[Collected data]

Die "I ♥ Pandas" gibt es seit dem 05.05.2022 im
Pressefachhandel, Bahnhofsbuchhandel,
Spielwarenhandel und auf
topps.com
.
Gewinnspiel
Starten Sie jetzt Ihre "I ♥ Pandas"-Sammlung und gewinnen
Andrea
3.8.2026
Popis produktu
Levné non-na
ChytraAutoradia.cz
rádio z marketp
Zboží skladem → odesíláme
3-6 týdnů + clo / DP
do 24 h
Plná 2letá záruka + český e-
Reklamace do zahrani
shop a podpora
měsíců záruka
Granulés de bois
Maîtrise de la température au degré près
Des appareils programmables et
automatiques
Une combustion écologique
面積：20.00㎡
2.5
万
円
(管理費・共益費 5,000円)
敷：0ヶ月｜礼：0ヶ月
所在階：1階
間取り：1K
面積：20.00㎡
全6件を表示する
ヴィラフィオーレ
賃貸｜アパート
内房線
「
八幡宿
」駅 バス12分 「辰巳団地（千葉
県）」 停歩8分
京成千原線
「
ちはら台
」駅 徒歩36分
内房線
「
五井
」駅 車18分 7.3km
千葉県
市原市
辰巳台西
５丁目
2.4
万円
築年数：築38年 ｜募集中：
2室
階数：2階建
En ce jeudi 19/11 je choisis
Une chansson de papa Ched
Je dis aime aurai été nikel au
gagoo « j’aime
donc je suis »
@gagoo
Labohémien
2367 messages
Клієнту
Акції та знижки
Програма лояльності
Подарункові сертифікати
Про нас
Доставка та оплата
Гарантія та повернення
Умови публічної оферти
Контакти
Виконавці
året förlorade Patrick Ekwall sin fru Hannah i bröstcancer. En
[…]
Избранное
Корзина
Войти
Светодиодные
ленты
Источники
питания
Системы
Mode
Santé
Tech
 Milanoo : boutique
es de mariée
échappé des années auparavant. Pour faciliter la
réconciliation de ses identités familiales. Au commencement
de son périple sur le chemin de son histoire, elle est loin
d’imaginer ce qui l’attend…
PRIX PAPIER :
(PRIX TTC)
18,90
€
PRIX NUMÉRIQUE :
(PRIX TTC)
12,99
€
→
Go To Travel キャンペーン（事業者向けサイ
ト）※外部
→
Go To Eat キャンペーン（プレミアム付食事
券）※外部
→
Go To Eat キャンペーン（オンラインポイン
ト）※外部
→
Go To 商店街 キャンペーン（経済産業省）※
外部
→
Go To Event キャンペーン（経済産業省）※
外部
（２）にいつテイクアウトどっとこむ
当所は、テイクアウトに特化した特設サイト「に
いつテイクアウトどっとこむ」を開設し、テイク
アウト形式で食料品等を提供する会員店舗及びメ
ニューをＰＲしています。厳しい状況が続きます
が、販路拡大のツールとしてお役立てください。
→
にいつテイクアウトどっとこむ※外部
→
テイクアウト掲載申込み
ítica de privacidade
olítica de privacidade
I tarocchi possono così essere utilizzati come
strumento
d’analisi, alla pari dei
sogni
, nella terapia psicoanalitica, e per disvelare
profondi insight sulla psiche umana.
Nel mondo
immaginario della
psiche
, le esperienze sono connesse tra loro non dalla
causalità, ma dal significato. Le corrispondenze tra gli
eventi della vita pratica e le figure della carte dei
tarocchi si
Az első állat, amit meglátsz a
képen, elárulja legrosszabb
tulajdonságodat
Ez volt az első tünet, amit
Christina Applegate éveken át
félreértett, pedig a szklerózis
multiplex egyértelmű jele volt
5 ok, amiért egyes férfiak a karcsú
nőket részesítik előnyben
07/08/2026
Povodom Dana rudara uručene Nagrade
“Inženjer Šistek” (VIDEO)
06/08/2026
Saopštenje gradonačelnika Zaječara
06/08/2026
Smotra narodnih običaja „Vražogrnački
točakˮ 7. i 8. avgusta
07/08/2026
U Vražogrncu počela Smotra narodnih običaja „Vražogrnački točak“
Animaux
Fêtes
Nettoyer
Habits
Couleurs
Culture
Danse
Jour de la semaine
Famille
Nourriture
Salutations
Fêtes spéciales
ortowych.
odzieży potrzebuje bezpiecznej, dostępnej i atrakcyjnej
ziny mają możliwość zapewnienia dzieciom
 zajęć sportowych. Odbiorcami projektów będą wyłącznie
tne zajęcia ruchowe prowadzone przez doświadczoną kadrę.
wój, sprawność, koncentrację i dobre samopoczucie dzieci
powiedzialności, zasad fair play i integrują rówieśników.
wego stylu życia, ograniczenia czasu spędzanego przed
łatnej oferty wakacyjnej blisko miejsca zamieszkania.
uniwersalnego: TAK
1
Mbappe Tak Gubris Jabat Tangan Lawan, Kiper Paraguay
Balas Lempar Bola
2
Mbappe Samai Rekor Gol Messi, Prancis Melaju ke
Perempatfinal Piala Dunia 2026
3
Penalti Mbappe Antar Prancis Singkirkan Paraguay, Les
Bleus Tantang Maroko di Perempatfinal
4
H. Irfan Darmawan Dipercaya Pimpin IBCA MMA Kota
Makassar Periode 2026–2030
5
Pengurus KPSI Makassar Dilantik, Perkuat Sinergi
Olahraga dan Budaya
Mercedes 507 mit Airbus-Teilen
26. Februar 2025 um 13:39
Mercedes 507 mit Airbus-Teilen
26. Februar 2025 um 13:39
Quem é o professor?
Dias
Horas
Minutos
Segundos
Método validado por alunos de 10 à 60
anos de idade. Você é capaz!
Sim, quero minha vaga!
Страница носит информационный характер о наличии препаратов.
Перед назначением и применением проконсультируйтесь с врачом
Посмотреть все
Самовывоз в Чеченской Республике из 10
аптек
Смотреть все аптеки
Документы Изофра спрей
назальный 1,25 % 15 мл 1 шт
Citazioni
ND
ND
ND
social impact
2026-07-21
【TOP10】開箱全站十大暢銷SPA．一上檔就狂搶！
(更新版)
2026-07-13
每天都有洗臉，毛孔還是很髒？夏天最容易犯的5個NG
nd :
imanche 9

:: REQUIRED WORK ::
Among the entries above, find the line with "félreértett, pedig a szklerózis" and the line with "točakˮ 7. i 8. avgusta"; give again exactly these two lines and all lines between them.

:: ANSWER SECTION ::
félreértett, pedig a szklerózis
multiplex egyértelmű jele volt
5 ok, amiért egyes férfiak a karcsú
nőket részesítik előnyben
07/08/2026
Povodom Dana rudara uručene Nagrade
“Inženjer Šistek” (VIDEO)
06/08/2026
Saopštenje gradonačelnika Zaječara
06/08/2026
Smotra narodnih običaja „Vražogrnački
točakˮ 7. i 8. avgusta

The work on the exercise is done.